* [REQUIRED WORK] Omitting every picture, output the records below exactly, please.

————————

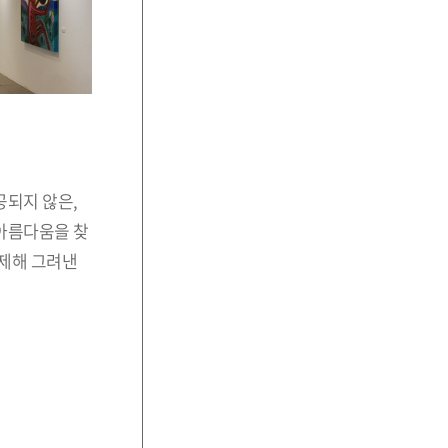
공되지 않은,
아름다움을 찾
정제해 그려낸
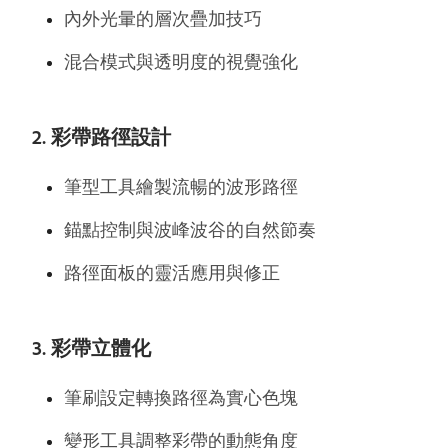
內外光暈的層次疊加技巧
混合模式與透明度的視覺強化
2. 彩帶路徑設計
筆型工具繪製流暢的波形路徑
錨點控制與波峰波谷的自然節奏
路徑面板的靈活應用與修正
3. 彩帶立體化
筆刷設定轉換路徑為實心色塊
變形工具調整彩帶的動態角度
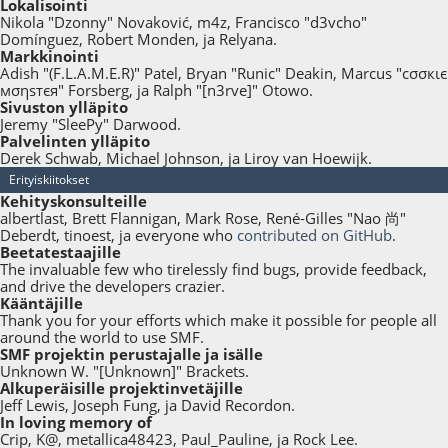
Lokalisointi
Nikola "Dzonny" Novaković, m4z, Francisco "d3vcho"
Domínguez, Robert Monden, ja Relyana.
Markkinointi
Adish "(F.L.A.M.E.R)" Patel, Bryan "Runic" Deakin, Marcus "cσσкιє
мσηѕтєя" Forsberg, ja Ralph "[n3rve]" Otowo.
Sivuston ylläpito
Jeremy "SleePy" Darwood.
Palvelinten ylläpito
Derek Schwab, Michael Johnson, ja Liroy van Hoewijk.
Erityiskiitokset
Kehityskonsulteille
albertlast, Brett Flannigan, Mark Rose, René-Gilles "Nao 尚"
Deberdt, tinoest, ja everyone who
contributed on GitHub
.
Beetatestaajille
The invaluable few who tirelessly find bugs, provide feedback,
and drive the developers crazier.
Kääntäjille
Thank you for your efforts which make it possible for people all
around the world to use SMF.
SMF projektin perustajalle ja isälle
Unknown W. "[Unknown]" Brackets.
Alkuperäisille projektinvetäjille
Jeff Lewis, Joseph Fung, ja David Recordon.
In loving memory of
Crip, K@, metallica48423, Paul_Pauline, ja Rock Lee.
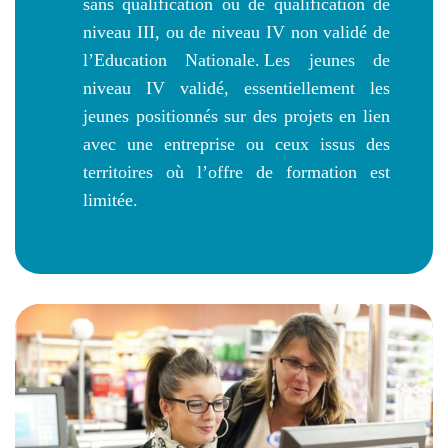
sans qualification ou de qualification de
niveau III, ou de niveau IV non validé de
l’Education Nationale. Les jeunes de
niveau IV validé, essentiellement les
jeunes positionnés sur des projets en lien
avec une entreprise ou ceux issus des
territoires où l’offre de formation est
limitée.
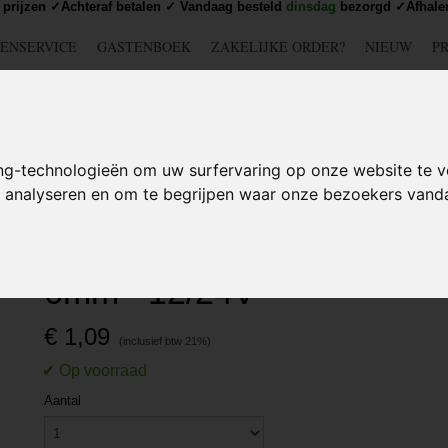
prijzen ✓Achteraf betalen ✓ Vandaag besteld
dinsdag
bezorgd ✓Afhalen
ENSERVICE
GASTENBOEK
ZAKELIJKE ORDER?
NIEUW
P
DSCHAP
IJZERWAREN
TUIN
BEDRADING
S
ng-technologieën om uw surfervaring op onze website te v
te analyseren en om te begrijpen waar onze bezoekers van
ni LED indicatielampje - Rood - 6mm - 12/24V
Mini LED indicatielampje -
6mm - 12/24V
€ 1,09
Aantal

————————

* [YOUR RESPONSE]
공되지 않은,
아름다움을 찾
정제해 그려낸
內外光暈的層次疊加技巧
混合模式與透明度的視覺強化
2. 彩帶路徑設計
筆型工具繪製流暢的波形路徑
錨點控制與波峰波谷的自然節奏
路徑面板的靈活應用與修正
3. 彩帶立體化
筆刷設定轉換路徑為實心色塊
變形工具調整彩帶的動態角度
Lokalisointi
Nikola "Dzonny" Novaković, m4z, Francisco "d3vcho"
Domínguez, Robert Monden, ja Relyana.
Markkinointi
Adish "(F.L.A.M.E.R)" Patel, Bryan "Runic" Deakin, Marcus "cσσкιє
мσηѕтєя" Forsberg, ja Ralph "[n3rve]" Otowo.
Sivuston ylläpito
Jeremy "SleePy" Darwood.
Palvelinten ylläpito
Derek Schwab, Michael Johnson, ja Liroy van Hoewijk.
Erityiskiitokset
Kehityskonsulteille
albertlast, Brett Flannigan, Mark Rose, René-Gilles "Nao 尚"
Deberdt, tinoest, ja everyone who
contributed on GitHub
.
Beetatestaajille
The invaluable few who tirelessly find bugs, provide feedback,
and drive the developers crazier.
Kääntäjille
Thank you for your efforts which make it possible for people all
around the world to use SMF.
SMF projektin perustajalle ja isälle
Unknown W. "[Unknown]" Brackets.
Alkuperäisille projektinvetäjille
Jeff Lewis, Joseph Fung, ja David Recordon.
In loving memory of
Crip, K@, metallica48423, Paul_Pauline, ja Rock Lee.
sans qualification ou de qualification de
niveau III, ou de niveau IV non validé de
l’Education Nationale. Les jeunes de
niveau IV validé, essentiellement les
jeunes positionnés sur des projets en lien
avec une entreprise ou ceux issus des
territoires où l’offre de formation est
limitée.
prijzen ✓Achteraf betalen ✓ Vandaag besteld
dinsdag
bezorgd ✓Afhalen
ENSERVICE
GASTENBOEK
ZAKELIJKE ORDER?
NIEUW
P
DSCHAP
IJZERWAREN
TUIN
BEDRADING
S
ng-technologieën om uw surfervaring op onze website te v
te analyseren en om te begrijpen waar onze bezoekers van
ni LED indicatielampje - Rood - 6mm - 12/24V
Mini LED indicatielampje -
6mm - 12/24V
€ 1,09
Aantal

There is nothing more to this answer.